Il problema è il capitalismo

Questi sono solo alcuni esempi di quello che da tempo denunciamo come un sistema di sfruttamento nel quale, complice l’occupazione israeliana, una borghesia parassitaria trae benefici dall’oppressione del suo stesso popolo. Il problema non è la corruzione di questo o quello, ma un sistema sociale che genera privilegi e alimenta la povertà.

Tutto ciò è reso più grave dall’accettazione, sulla base degli accordi di Oslo e Madrid (e del protocollo di Parigi che regola la vita economica dell’Anp), di uno stato endemico di subordinazione dell’economia palestinese nei confronti di Israele e dell’imperialismo. Hamas potrà colpire questo o quel settore particolarmente corrotto, ma è organicamente incapace di costruire un’alternativa a questo stato di cose.

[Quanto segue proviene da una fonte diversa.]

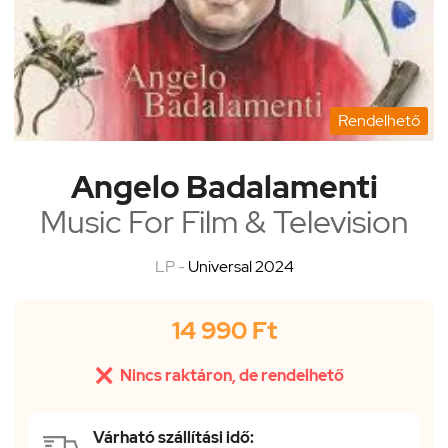
Rendelhető
Angelo Badalamenti
Music For Film & Television
LP -
Universal 2024
14 990 Ft

Nincs raktáron, de rendelhető
Várható szállítási idő:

Al contrario la vittoria elettorale schiacciante toglie ogni alibi alla direzione di Hamas, che non potrà farsi più scudo della corruzione dell’Anp. Esiste un abisso tra le aspettative della massa dei palestinesi e il carattere reazionario della cricca dirigente di Hamas. La vittoria di Hamas assume per queste ragioni un carattere transitorio. Ogni passo nella direzione dell’islamizzazione provocherà necessariamente un conflitto con la maggioranza della popolazione dove è radicato un profondo sentimento laico.

Le masse palestinesi non saranno disposte ad accordare una cambiale in bianco a nessuno. La lotta esploderà di nuovo. Compito dei marxisti sarà lavorare per recuperare le tradizioni rivoluzionarie della prima Intifada, capace di unire le masse dei territori occupati agli arabi d’Israele e di raccogliere inizialmente la simpatia e l’appoggio di un settore importante dei lavoratori israeliani. Solo lavorando in questa direzione si potrà finalmente rovesciare l’oppressione imperialista e costruire le condizioni per un movimento rivoluzionario che trasformerà da cima a fondo tutto il Medio oriente.